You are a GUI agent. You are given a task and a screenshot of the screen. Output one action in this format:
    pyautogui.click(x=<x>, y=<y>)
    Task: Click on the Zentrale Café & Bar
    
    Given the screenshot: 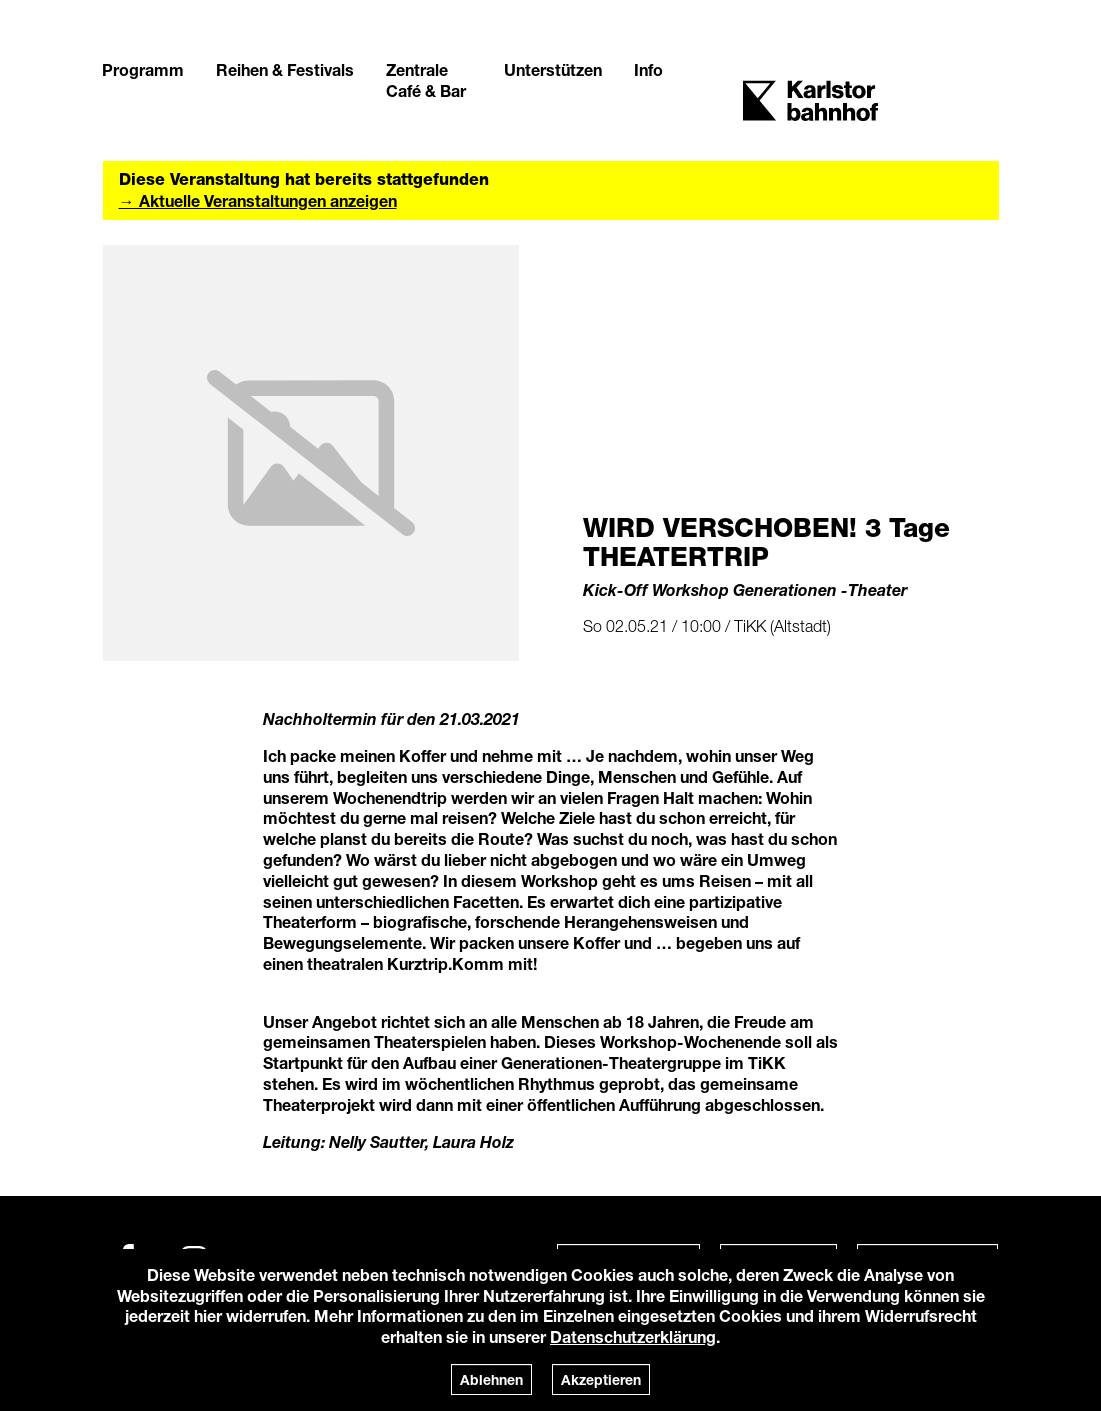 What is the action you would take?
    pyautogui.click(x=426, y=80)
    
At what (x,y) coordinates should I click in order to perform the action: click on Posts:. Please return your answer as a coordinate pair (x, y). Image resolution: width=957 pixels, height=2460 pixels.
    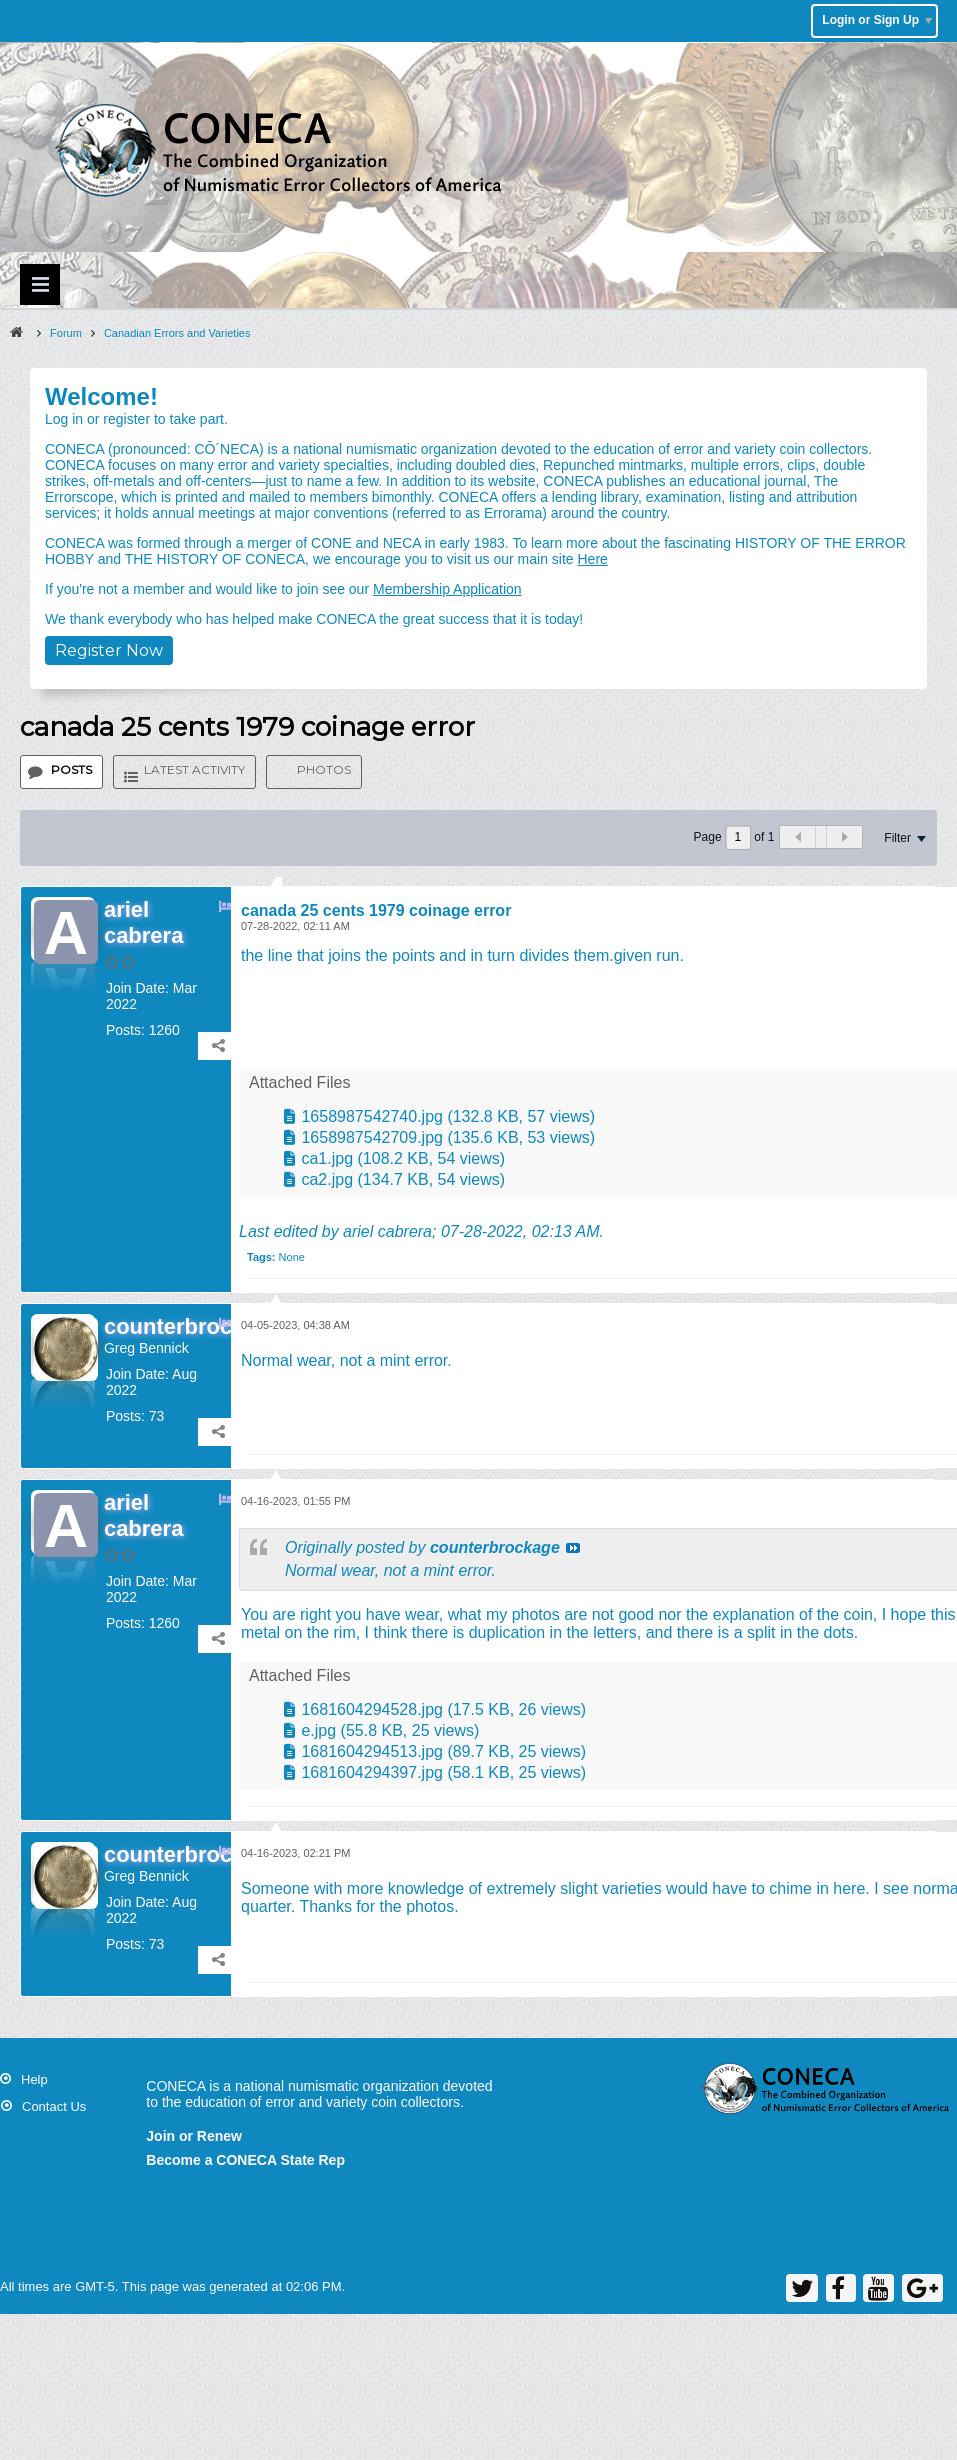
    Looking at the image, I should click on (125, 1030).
+===+
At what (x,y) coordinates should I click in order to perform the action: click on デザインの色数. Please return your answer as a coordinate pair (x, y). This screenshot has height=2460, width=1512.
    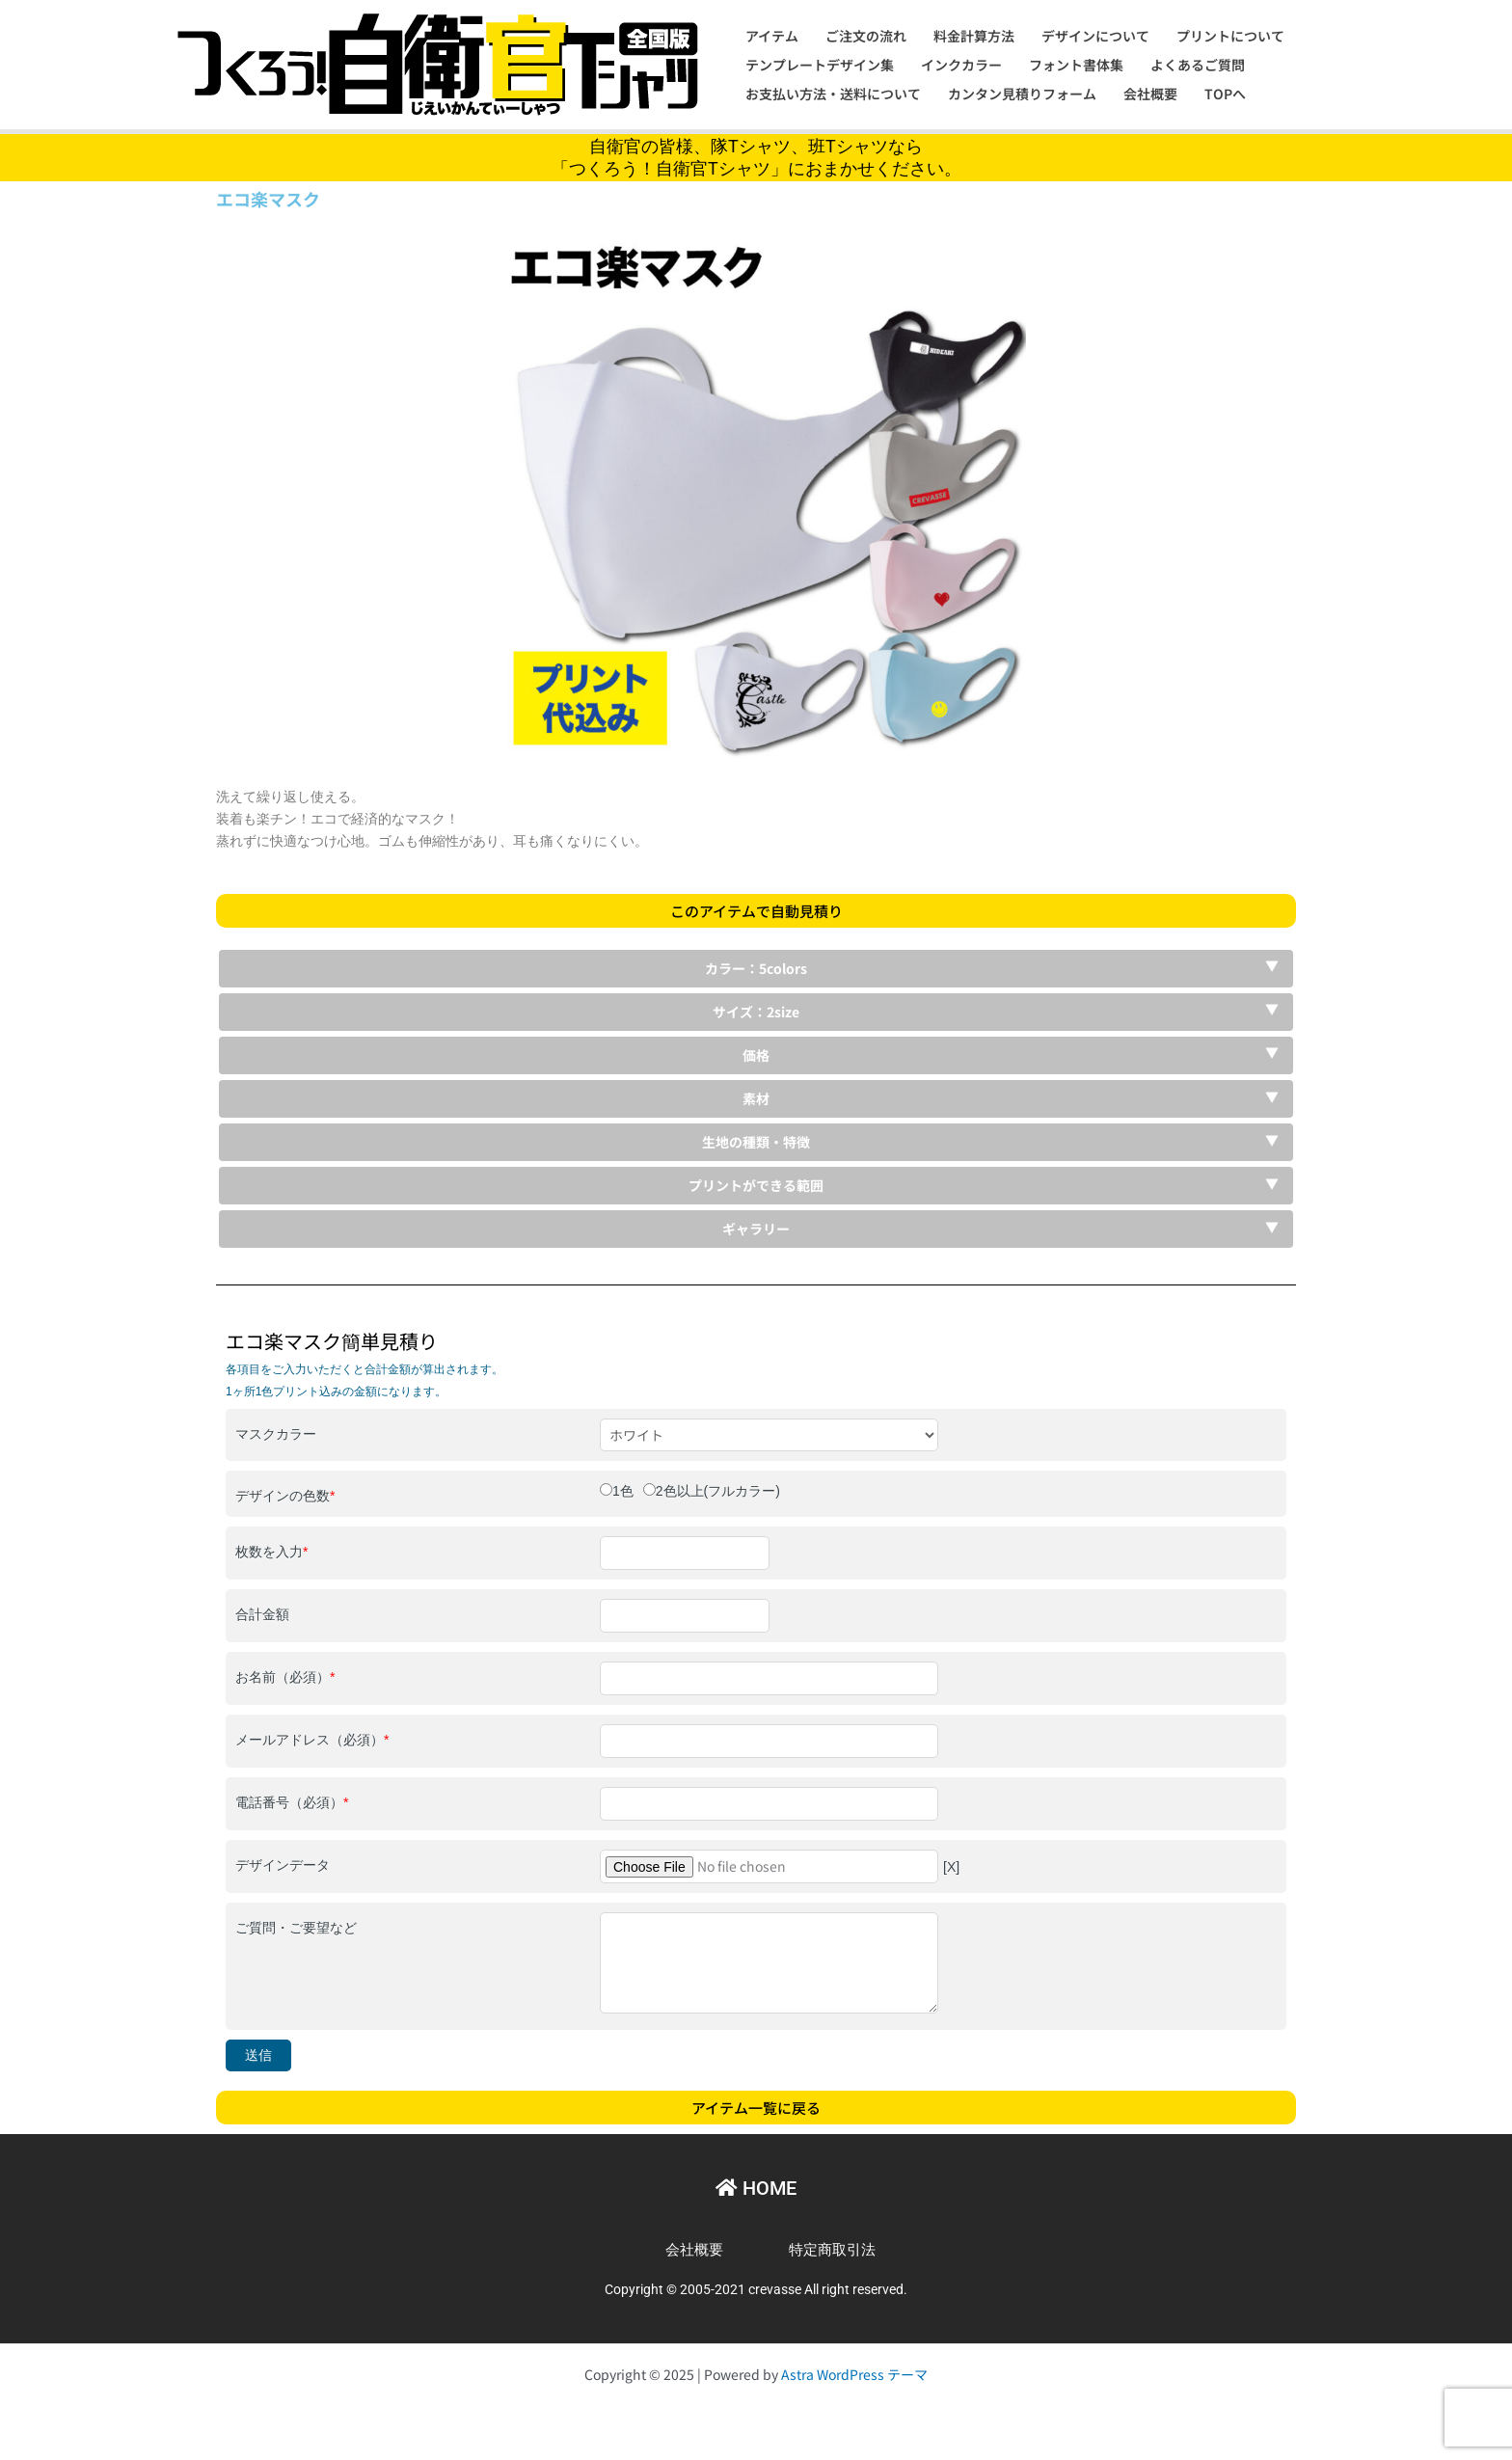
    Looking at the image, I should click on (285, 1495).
+===+
When you reach the line with "You are a GUI" in the records above, start writing out lines exactly, and stop once the line with "Task: Click on the Zentrale Café & Bar" has been written; include nothing else.

You are a GUI agent. You are given a task and a screenshot of the screen. Output one action in this format:
    pyautogui.click(x=<x>, y=<y>)
    Task: Click on the Zentrale Café & Bar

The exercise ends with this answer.